Perché le iniziative di promozione della lettura sembrano non avere sortito alcun effetto sui giovani e sui non lettori?

Bruno Arpaia
. L’unica cosa che non si può fare per (fingere di) promuovere la lettura è (fingere di) mettere insieme sotto un unico cappello iniziative già esistenti, sparse in tutt’Italia, tanto per «far numero» e dimostrare che si sta facendo molto. C’è bisogno, invece, di un Piano nazionale per la promozione della lettura di lungo respiro, ben coordinato e soprattutto ben finanziato.
Tutti dicono che la cultura è una priorità, ma poi è il settore che subisce più tagli. E senza un’inversione di tendenza generale nel Paese, senza la comprensione profonda da parte delle classi dirigenti che senza conoscenza non c’è sviluppo, ogni tentativo volontaristico sarà completamente inutile (come dimostrano le ultime cifre sulla lettura).
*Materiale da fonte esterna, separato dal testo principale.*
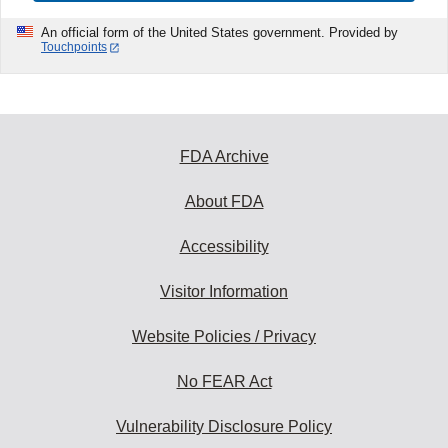
An official form of the United States government. Provided by
Touchpoints
FDA Archive
About FDA
Accessibility
Visitor Information
Website Policies / Privacy
No FEAR Act
Vulnerability Disclosure Policy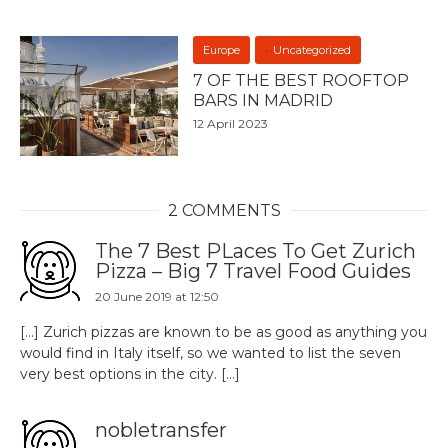
Europe
Uncategorized
7 OF THE BEST ROOFTOP
BARS IN MADRID
12 April 2023
2 COMMENTS
The 7 Best PLaces To Get Zurich
Pizza – Big 7 Travel Food Guides
20 June 2019 at 12:50
[…] Zurich pizzas are known to be as good as anything you
would find in Italy itself, so we wanted to list the seven
very best options in the city. […]
nobletransfer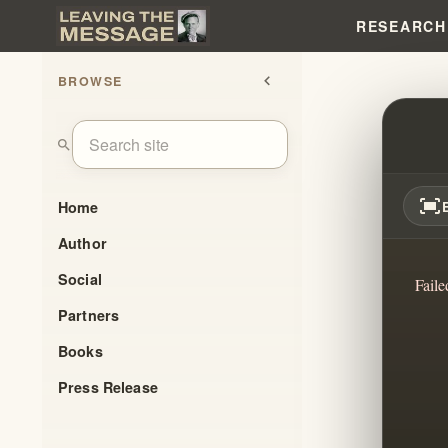
RESEARCH
BROWSE
chevron_left
TRUS
search
fit_screen
Home
Author
Social
Faile
Partners
Books
Press Release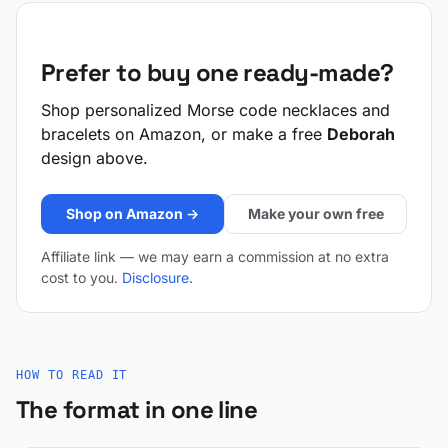
Prefer to buy one ready-made?
Shop personalized Morse code necklaces and
bracelets on Amazon, or make a free
Deborah
design above.
Shop on Amazon →
Make your own free
Affiliate link — we may earn a commission at no extra
cost to you.
Disclosure
.
HOW TO READ IT
The format in one line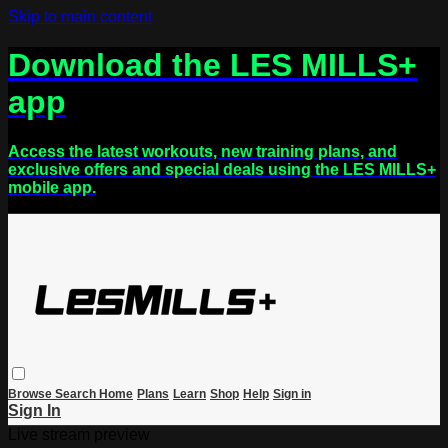
Skip to main content
Download the LES MILLS+
app
Access the latest workouts, new training plans, and
exclusive offers and special deals using the LES MILLS+
mobile app.
Browse
Search
Home
Plans
Learn
Shop
Help
Sign in
Sign In
Live stream preview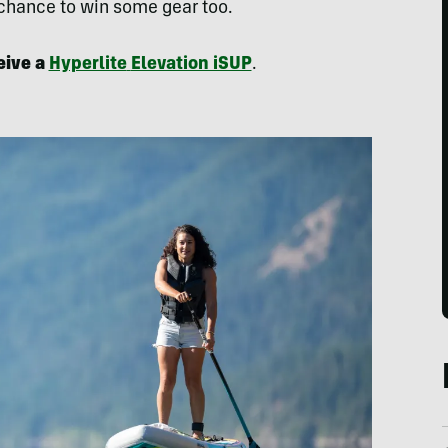
 chance to win some gear too.
eive a
Hyperlite
Elevation iSUP
.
Perciò, spero che la Commissione riunita dal Ministero possa avvalersi di questi indispensabili strumenti finanziari, che consentano di portare scrittori e libri nelle scuole, nelle biblioteche, nei musei, nei centri sociali (sì, nei centri sociali…), di stampare, per esempio, piccoli libri di qualità da distribuire in metropolitana o sui mezzi pubblici, di abbassare l’Iva sui libri elettronici o di favorire l’accesso a cinema e teatri, insomma di incentivare tutti i consumi culturali, che costituiscono un sistema integrato. Iniziative da realizzare, ce ne sarebbero moltissime: inutile farne l’elenco.
Tuttavia, secondo me, sono importanti lo spirito e il disegno con cui si realizzano: niente sguardo condiscendente o di sufficienza (o addirittura di rimprovero) nei confronti dei non lettori, e soprattutto niente contrapposizione tra nuovi media e libro (di carta o elettronico). Bisogna far passare l’idea che leggere diverte, arricchisce e non ti impedisce di stare su Facebook o di guardare video su YouTube. Il lavoro in profondità (scuole, biblioteche, eccetera) è fondamentale, ma andrebbe accompagnato anche da un lavoro «di superficie»: è mai possibile che il servizio televisivo pubblico non abbia una trasmissione sulla lettura? Si può, credetemi, realizzare un programma appassionante sui libri. Si possono, realizzare spot veloci ed efficaci con testimonial adatti. Basta volerlo, e investirci risorse. Ne va non solo del livello culturale di questo paese, ma del suo stesso futuro economico.